I was able to benefit from such presentations as “Various Applications and Associated Lessons Learned for Unmanned Aerial Systems for Defense,” in which General Atomic Aeronautical Systems Inc. and Divergent Technologies revealed exactly how the latter’s unique robotic assembly technique is performed. In a talk from Jim Wise, Production Program Manager of Midwest Prototyping, and Carlos Zwikker, COO of AM-Flow, I got a glimpse into how an AM service bureau can begin automating its operations to improve efficiency and reduce manual labor.

Zwikker explained that AM-Flow grew out of the needs of his 3D printing service business, which began to quantify every cost related to the company. His team determined that cost per part is essentially determined by materials, depreciation of printers, and labor. Over time, the firm was able to reduce the first two costs by writing off AM equipment over time and negotiating better material prices, but that labor was not coming down in anyway. For that reason, AM-Flow has developed automation solutions for steps throughout the production workflow that significantly cut the amount of human intervention required.

“You have to start thinking it is no longer necessary to work in the way that you have been working,” Zwikker said. “We’re not going to take away jobs in that sense, but we are going to take away the boring jobs of identifying, walking around with parts cetera. We can automate that, but we need to understand that automation perspective of what is the requirement of the production environment.”

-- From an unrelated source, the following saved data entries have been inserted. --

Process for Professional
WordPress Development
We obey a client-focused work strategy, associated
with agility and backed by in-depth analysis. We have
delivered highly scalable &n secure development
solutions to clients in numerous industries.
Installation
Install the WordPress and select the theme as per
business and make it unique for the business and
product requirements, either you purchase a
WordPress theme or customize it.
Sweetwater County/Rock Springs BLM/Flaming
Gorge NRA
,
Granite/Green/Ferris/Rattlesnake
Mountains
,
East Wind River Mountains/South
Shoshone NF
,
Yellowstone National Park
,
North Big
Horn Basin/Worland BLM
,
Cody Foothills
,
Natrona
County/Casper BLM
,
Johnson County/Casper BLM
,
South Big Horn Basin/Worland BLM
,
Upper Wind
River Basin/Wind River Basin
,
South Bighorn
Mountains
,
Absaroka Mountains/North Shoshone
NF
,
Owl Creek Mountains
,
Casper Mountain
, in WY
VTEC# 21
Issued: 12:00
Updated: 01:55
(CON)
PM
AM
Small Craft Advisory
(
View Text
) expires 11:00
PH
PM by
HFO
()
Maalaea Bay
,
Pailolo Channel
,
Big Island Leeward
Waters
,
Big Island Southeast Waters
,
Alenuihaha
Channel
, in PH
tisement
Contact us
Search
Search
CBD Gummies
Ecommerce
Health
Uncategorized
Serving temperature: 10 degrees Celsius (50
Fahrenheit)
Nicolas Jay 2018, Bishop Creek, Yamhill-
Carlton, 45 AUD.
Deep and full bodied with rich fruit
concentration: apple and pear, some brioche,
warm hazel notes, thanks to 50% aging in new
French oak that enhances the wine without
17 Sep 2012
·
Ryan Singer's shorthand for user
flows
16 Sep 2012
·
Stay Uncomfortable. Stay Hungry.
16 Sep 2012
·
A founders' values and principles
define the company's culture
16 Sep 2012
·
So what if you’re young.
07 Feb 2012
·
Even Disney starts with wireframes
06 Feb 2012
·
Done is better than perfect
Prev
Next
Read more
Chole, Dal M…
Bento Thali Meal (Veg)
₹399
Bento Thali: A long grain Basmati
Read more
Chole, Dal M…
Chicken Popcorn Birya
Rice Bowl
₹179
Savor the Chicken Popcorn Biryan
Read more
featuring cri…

The pair highlighted how, regardless of how standard AM production environments become, they will still be different from one another simply through the additive nature of the manufacturing process. Automation through technologies like those offered by AM-Flow will help to address that variability, as well.

More to Come

For such a packed event, it is impossible to capture everything about AMUG. However, in subsequent articles, we will be able to showcase some individual companies we spoke to, including EOS, Materialise, Impossible Objects and more. We were also able to learn about specific trends occurring in AM that may be difficult to suss out without a macro lens.